Hello Peter, it's been a while since I sent this post, and on top of that, you were the only one who responded. Thank you very much for that. Anyway, today I can say that I've reached a conclusion for a single formula that performs convolution without the need for recursion or complex mathematics.

Unfortunately, the formula turned out to be quite intimidating and probably way slower, but at least I can say that I've learned new concepts like the single function and lambda thunking.

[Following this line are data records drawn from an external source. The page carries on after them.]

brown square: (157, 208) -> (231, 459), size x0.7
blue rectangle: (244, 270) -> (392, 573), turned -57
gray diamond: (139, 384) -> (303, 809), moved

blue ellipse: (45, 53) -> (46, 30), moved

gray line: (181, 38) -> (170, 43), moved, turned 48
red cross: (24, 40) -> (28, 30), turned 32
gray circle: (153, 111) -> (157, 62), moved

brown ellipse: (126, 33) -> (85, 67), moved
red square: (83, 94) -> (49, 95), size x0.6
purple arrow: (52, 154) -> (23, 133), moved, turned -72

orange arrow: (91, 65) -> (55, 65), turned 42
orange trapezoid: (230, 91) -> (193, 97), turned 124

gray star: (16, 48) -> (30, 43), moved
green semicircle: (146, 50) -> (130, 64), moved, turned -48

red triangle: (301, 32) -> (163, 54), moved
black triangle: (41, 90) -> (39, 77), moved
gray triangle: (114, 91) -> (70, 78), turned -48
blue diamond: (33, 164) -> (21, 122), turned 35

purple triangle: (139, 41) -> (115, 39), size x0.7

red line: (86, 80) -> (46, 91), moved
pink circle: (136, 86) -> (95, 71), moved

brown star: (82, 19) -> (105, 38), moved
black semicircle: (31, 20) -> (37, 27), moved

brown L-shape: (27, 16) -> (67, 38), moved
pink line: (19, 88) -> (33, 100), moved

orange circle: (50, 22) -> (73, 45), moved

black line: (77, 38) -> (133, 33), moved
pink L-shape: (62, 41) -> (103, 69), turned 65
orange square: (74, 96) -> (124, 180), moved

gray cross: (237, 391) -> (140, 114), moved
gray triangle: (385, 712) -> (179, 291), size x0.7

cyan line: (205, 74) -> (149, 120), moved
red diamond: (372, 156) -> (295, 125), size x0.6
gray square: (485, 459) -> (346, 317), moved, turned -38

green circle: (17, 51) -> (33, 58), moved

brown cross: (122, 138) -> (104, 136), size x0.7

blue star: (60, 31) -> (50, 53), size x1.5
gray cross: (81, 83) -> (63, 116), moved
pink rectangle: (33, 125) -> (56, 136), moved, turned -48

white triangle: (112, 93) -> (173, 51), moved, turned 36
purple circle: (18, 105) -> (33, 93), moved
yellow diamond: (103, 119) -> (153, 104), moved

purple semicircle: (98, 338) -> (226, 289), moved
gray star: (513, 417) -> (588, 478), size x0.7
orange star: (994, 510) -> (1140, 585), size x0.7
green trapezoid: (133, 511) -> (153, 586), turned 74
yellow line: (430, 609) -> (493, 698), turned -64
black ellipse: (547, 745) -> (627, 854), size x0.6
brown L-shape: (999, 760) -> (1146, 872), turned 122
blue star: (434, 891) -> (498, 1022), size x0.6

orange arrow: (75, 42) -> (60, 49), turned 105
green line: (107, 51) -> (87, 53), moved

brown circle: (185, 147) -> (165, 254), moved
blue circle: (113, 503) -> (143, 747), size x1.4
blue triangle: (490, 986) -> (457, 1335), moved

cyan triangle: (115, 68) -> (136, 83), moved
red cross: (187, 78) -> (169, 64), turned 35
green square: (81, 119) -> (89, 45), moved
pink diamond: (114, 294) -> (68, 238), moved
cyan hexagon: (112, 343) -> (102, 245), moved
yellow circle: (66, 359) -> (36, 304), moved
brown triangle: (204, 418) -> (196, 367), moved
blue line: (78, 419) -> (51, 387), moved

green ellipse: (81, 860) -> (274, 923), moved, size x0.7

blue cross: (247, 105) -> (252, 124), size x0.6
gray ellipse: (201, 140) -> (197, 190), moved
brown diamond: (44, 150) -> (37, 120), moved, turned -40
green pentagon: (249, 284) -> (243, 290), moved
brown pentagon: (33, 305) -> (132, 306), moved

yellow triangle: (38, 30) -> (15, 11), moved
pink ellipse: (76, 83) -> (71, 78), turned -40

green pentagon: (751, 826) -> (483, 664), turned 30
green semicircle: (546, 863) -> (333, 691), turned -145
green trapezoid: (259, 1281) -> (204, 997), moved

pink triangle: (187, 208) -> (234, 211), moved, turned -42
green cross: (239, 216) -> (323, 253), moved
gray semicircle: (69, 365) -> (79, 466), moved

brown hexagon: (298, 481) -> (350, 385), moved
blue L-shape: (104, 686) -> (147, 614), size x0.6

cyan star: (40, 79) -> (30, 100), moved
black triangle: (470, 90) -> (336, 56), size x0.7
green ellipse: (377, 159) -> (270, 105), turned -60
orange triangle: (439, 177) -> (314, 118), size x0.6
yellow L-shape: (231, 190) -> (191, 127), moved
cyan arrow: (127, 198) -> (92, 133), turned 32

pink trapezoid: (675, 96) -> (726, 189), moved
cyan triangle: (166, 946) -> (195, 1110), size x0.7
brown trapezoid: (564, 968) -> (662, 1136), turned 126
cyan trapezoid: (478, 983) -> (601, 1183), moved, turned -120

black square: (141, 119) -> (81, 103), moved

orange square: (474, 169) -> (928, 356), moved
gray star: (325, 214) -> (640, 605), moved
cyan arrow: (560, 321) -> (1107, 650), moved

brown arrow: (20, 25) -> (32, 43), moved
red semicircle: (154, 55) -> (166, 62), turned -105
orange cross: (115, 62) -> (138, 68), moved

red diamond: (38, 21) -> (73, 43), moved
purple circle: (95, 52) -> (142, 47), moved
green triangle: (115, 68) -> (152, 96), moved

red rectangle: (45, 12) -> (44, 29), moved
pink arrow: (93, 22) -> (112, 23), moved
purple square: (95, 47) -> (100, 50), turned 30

``````CONVOLVE = LAMBDA(vector1; vector2;
LET(
prematrix; vector1 * TRANSPOSE(vector2);
MATRIX; EXPAND(prematrix; ROWS(prematrix); (MAX(COLUMNS(prematrix);ROWS(prematrix))-1) * 2; 0);
out;TRANSPOSE(
BYCOL(
IFERROR(
INDEX(
MATRIX;
SEQUENCE(ROWS(MATRIX));
EXPAND_THUNK_H(
BYCOL(
SEQUENCE(; COLUMNS(MATRIX));
LAMBDA(a; THUNK(REVERSE_VERTICAL(SEQUENCE(@a; 1; 1; 1))))
)
)
);
""
);
LAMBDA(a; SUM(a))
)
)
;INDEX(out;SEQUENCE(ROWS(vector1)+ROWS(vector2)-1)))
)``````

where:

``````REVERSE_VERTICAL = LAMBDA(array;
LET(sequencia; SEQUENCE(ROWS(array)); SORTBY(array; sequencia; -1))
);;

THUNK = LAMBDA(X;LAMBDA(X));;

EXPAND_THUNK_H = LAMBDA(arraythunks;
IFERROR(DROP(REDUCE(0; arraythunks; LAMBDA(init; arraythunks; HSTACK(init; arraythunks())));;1); "")
);;``````

Which are formulas that i have learned from the big ones around here at the communitty thank you all very much, especially @tboulden @Sergei Baklan @aaltomani @Peter Bartholomew

Anyway, i can now say that i am decided to move on and use the solution you provided which is far more complex to me (for now at least) but just works better.

1 best response

Accepted Solutions
best response confirmed by MarkolaKrai (Copper Contributor)
Solution

# Re: Convolution of a vector and a kernel with offsetting using dynamic arrays

The video to which you provided the link is very good.  I had watched others by the same presenter.

"too complicated for my use as it needed recursion"

I try to avoid recursion where possible but it can be valuable, especially when it is not possible to predict in advance how many steps will be needed.  I have a non-recursive version of the convolution but it is no simpler.

"and a lot of defined names",  I have avoided direct cell referencing for the past 8 years, preferring instead to use names both for identifying ranges and to define formulas for evaluation.  There are plusses, I no longer need to use relative references, so a formula will evaluate to the same result wherever I place it, and I no longer need to worry about following precedents to help decode a formula.

"so I went for my own solution which involved offsetting the vector while the kernel stays which is the opposite of what is shown in the video"  One learns more by going one's own way!  The convolution has an inherent symmetry allowing the role of the value array and the kernel to be reversed.

I did try using INDEX in place of OFFSET in case the input range was being dereferenced to produce an array rather than a reference but without success.  Sorry about that.

An advantage of Lambda functions is that they are not as difficult to deploy as they are to develop!   The first file attached has links to the theoretical basis, which is interesting but something of a nightmare nonetheless.  I also applied the Convolve function to a ModelOff problem recently, as presented by @Diarmuid Early .  The links to his problem solution show how traditional techniques may be used, especially if you are a World-class Excel modeller!